被我撞到的那個女孩連滾帶爬,從我身上碾了過去,劣質的香水味直沖我的鼻腔,弄得我更加難受。

我還想躺著裝死,但被人像狗一樣提了起來,照著肚子上就來了兩拳,我看打我的幾個人不是蘇卓,一下子來了氣,撲上去和領頭的人打了起來,但腳上穿著溜冰鞋,連著摔了好幾個跟頭。

然後,再也沒有站起來,被人圍著揍!

蘇卓就在旁邊看著,絲毫沒有幫我的意思,反而起勁的喊著:“打…打…媽的…你們會不會打架啊,給他襠部來兩腳啊,你看看…我就說麽…讓人踢了吧!”

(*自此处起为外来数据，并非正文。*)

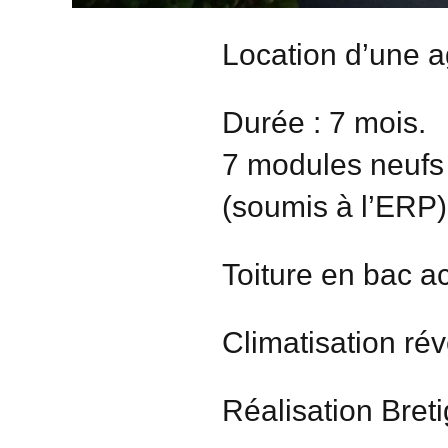
Location d’une a
Durée : 7 mois.
7 modules neufs 
(soumis à l’ERP)
Toiture en bac ac
Climatisation ré
Réalisation Bret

我知道跟著他出來沒什麽好事,但沒想到這狗弄的崽子,純粹是拿我尋開心,可是我又不敢惹他,只能被別人圍著打。

我伸手把鼻子上的血抹了下,但流的太多,讓我意識有點模糊,我又胡亂摸了幾把臉,臉上全部充滿了血腥味,又刺激的我意識有些清醒。

最後,我已經沒有還手的餘地,只得抱著頭蜷縮在地上,等他們打累了,也就沒事了。

我想著想著…意識漸漸有些不太清醒。